Current through Laws 2024, c. 453.
Section 1094 - Dissolution of Joint Venture Corporation Having Two ShareholdersA. If the shareholders of a corporation of this state, having only two shareholders each of which owns fifty percent (50%) of the stock therein, shall be engaged in the prosecution of a joint venture and if the shareholders shall be unable to agree upon the desirability of discontinuing the joint venture and disposing of the assets used in the venture, either shareholder may, unless otherwise provided in the certificate of incorporation of the corporation or in a written agreement between the shareholders, file with the district court a petition stating that it desires to discontinue the joint venture and to dispose of the assets used in the venture in accordance with a plan to be agreed upon by both shareholders or that, if no plan shall be agreed upon by both shareholders, the corporation be dissolved.

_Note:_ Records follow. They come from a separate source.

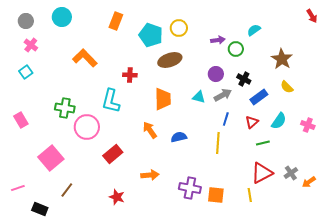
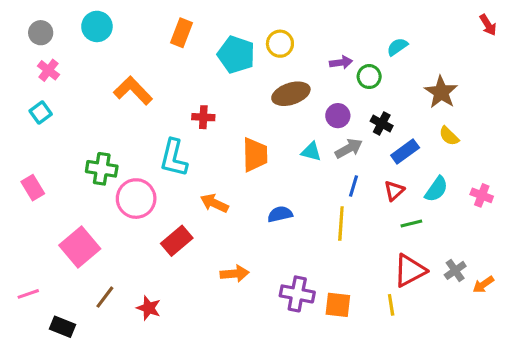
brown ellipse: (170, 60) -> (291, 94), moved
orange arrow: (150, 130) -> (214, 203), moved, turned -30
red star: (117, 197) -> (149, 308), moved

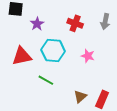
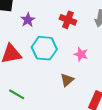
green line: (46, 80) -> (17, 94), moved
brown triangle: (80, 97) -> (67, 80), moved

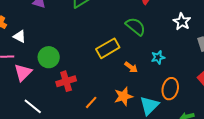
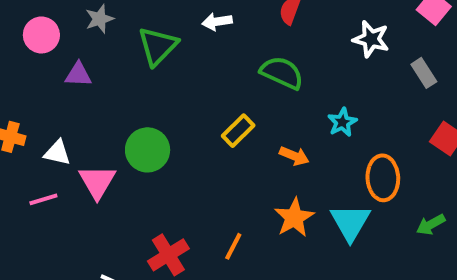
yellow rectangle: (108, 48) -> (238, 131), size x0.7
green circle: (49, 57) -> (148, 150), moved
pink triangle: (23, 72) -> (97, 182), moved
red cross: (66, 81) -> (168, 255), moved

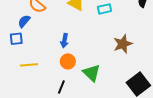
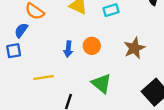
orange circle: (68, 61) -> (92, 46), moved
yellow line: (29, 65) -> (44, 78), moved

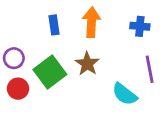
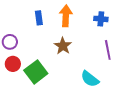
green square: (50, 72) -> (36, 72), moved
cyan semicircle: (125, 94) -> (90, 79), moved

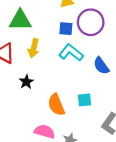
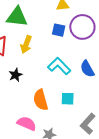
cyan L-shape: (71, 53) -> (59, 66), moved

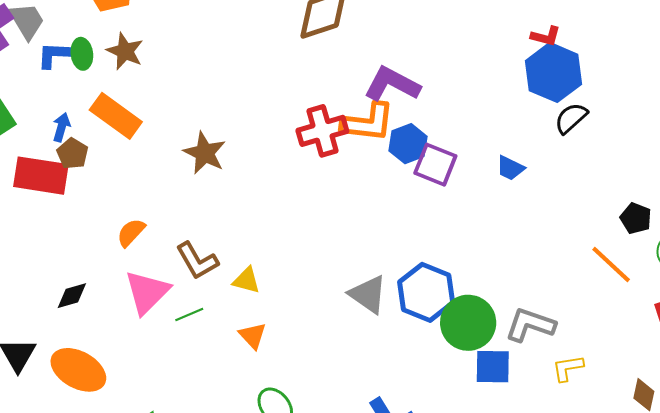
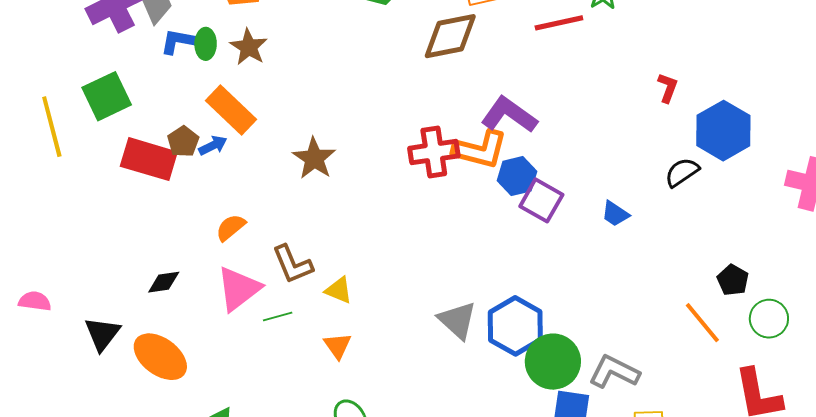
red L-shape: (546, 36) -> (668, 88), turned -92
blue hexagon: (554, 72) -> (723, 131), moved
blue arrow: (61, 127) -> (213, 145), moved, turned 40

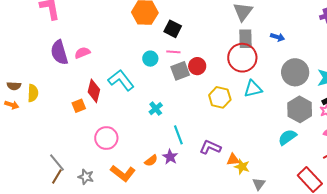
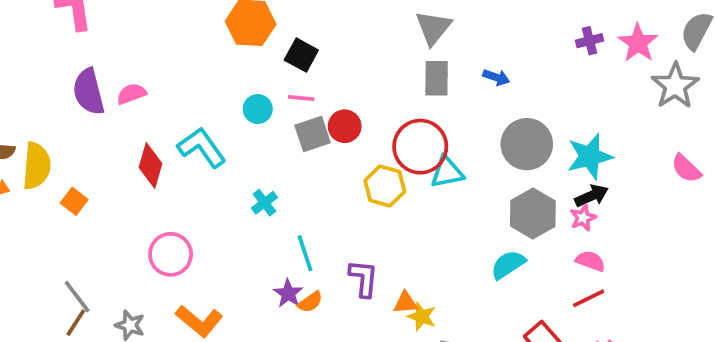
red circle: (242, 58) -> (420, 147), moved
yellow semicircle: (33, 93) -> (37, 166), size x1.4
orange square: (79, 106) -> (74, 201), moved, turned -32
purple L-shape: (210, 147) -> (364, 278), turned 70
orange semicircle: (151, 161) -> (310, 302), moved

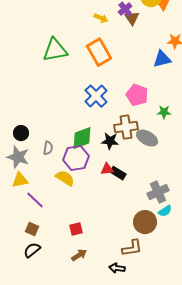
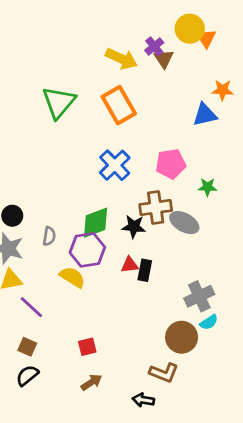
yellow arrow: (101, 18) -> (121, 59), size x1.6
green triangle: (55, 50) -> (59, 102), turned -40
pink pentagon: (137, 95) -> (171, 164), turned -30
black rectangle: (118, 173) -> (145, 270), turned 70
brown L-shape: (132, 248) -> (164, 373), turned 30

The petition shall have attached thereto a copy of the proposed plan of discontinuance and distribution and a certificate stating that copies of the petition and plan have been transmitted in writing to the other shareholder and to the directors and officers of the corporation. The petition and certificate shall be executed and acknowledged in accordance with the provisions of Section 1007 of this title.B.1. Unless both shareholders file with the district court, the district court may dissolve the corporation and may by appointment of one or more trustees or receivers with all the powers and title of a trustee or receiver appointed pursuant to the provisions of Section 1100 of this title, administer and wind up its affairs: a. within three (3) months of the date of the filing of the petition, a certificate similarly executed and acknowledged stating that they have agreed on the plan, or a modification thereof, and b. within one (1) year from the date of the filing of the petition, a certificate similarly executed and acknowledged stating that the distribution provided by the plan has been completed.2. Either or both of the periods provided for in paragraph 1 of this subsection may be extended by agreement of the shareholders, evidenced by a certificate similarly executed, acknowledged and filed with the district court prior to the expiration of the period.Okla. Stat. tit. 18, § 1094
Added by Laws 1986, HB 1979, c. 292, § 94, eff. 11/1/1986; Amended by Laws 1998 , SB 1300, c. 422, § 22, eff. 11/1/1998.